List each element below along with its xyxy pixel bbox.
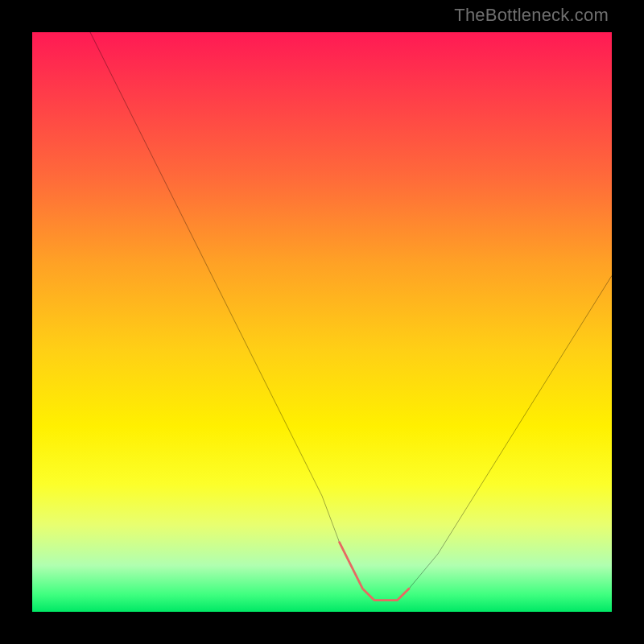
bottleneck-curve-path: [90, 32, 612, 601]
chart-frame: TheBottleneck.com: [0, 0, 644, 644]
plot-area: [32, 32, 612, 612]
curve-layer: [32, 32, 612, 612]
sweet-spot-band-path: [340, 543, 409, 601]
watermark-text: TheBottleneck.com: [454, 5, 609, 26]
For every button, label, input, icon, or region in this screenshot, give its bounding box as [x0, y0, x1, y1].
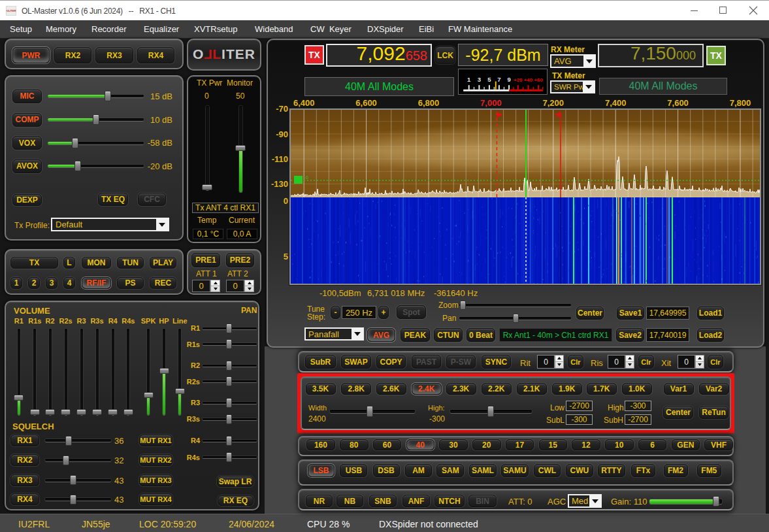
svg-text:1: 1	[467, 76, 471, 83]
svg-text:+40: +40	[524, 77, 533, 83]
svg-text:3: 3	[478, 76, 481, 83]
svg-text:9: 9	[507, 76, 510, 83]
svg-text:5: 5	[487, 76, 491, 83]
svg-text:+60: +60	[534, 77, 543, 83]
svg-text:-6: -6	[304, 175, 309, 180]
svg-text:7: 7	[497, 76, 500, 83]
svg-text:+20: +20	[514, 77, 523, 83]
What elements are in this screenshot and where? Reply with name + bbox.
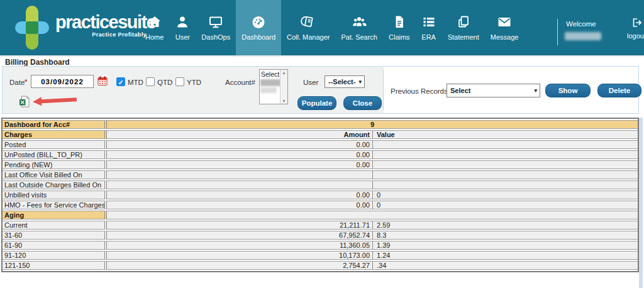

====

- _WHAT IS EXPECTED_
Please reproduce the records above exactly and leave any picture behind.

- _TASK RESPONSE_
List each element below along with its xyxy pixel bbox.
bottleneck-curve-path: [90, 32, 612, 601]
chart-frame: TheBottleneck.com: [0, 0, 644, 644]
plot-area: [32, 32, 612, 612]
curve-layer: [32, 32, 612, 612]
sweet-spot-band-path: [340, 543, 409, 601]
watermark-text: TheBottleneck.com: [454, 5, 609, 26]
For every button, label, input, icon, or region in this screenshot, give its bounding box as [x0, y0, x1, y1].
svg-text:1: 1	[467, 76, 471, 83]
svg-text:+40: +40	[524, 77, 533, 83]
svg-text:3: 3	[478, 76, 481, 83]
svg-text:9: 9	[507, 76, 510, 83]
svg-text:5: 5	[487, 76, 491, 83]
svg-text:+60: +60	[534, 77, 543, 83]
svg-text:-6: -6	[304, 175, 309, 180]
svg-text:7: 7	[497, 76, 500, 83]
svg-text:+20: +20	[514, 77, 523, 83]
What elements are in this screenshot and where? Reply with name + bbox.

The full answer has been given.